» Problem
Pictures excluded, reproduce exactly the lines below from the one with "Hasznos Linkek" through the one with "hochqualifizierte chinesische Arbeitnehmer", both included.

(Input for this task Opens)

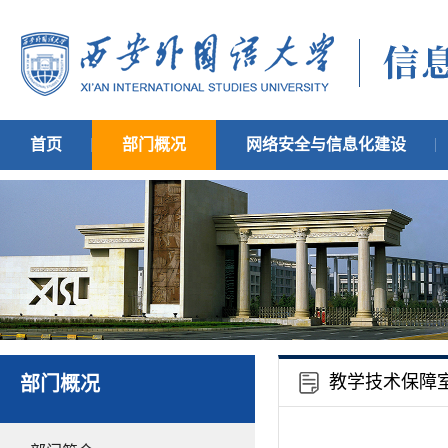
首页
部门概况
网络安全与信息化建设
教学技术保障
部门概况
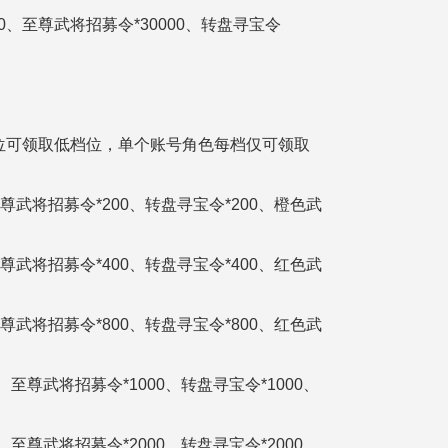
118区
0000、至尊武将招募令*30000、转盘寻宝令
116区
114区
位可领取低档位，单个账号角色每档仅可领取
112区
、至尊武将招募令*200、转盘寻宝令*200、橙色武
110区
、至尊武将招募令*400、转盘寻宝令*400、红色武
108区
、至尊武将招募令*800、转盘寻宝令*800、红色武
106区
104区
00、至尊武将招募令*1000、转盘寻宝令*1000、
102区
00、至尊武将招募令*2000、转盘寻宝令*2000、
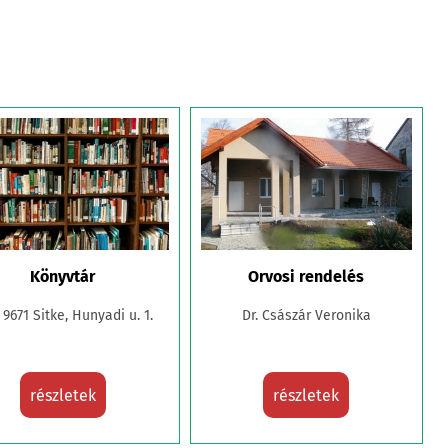
Választás 2019.
Fotók
Kitüntetettek,
Díjazottak
Nyilvántartások
Könyvtár
Orvosi rendelés
 9671 Sitke, Hunyadi u. 1.
Dr. Császár Veronika
Hasznos Linkek
részletek
részletek
Sitkei Hírek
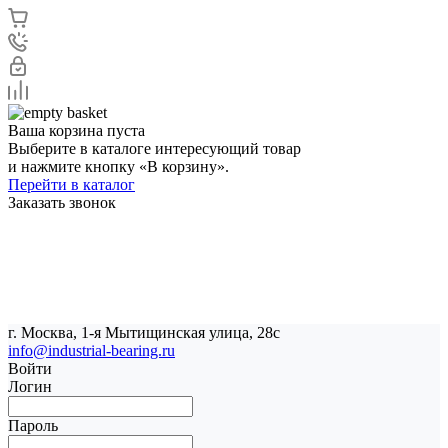
Ваша корзина пуста
Выберите в каталоге интересующий товар
и нажмите кнопку «В корзину».
Перейти в каталог
Заказать звонок
г. Москва, 1-я Мытищинская улица, 28с
info@industrial-bearing.ru
Войти
Логин
Пароль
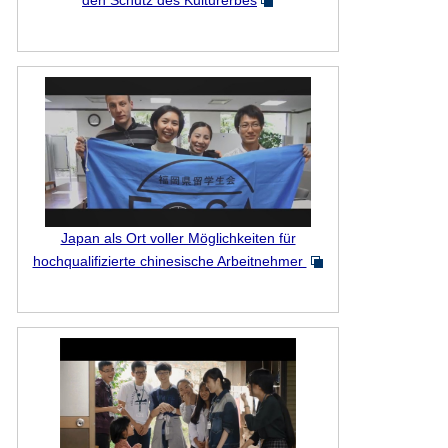
den Schutz des Kulturerbes
Japan als Ort voller Möglichkeiten für
hochqualifizierte chinesische Arbeitnehmer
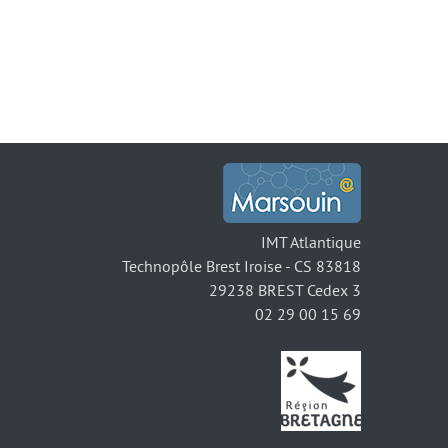
IMT Atlantique
Technopôle Brest Iroise - CS 83818
29238 BREST Cedex 3
02 29 00 15 69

(Input for this task Closes)

» Final answer
Hasznos Linkek
részletek
részletek
Sitkei Hírek
Ваша корзина пуста
Выберите в каталоге интересующий товар
и нажмите кнопку «В корзину».
Перейти в каталог
Заказать звонок
г. Москва, 1-я Мытищинская улица, 28с
info@industrial-bearing.ru
Войти
Логин
Пароль
den Schutz des Kulturerbes
Japan als Ort voller Möglichkeiten für
hochqualifizierte chinesische Arbeitnehmer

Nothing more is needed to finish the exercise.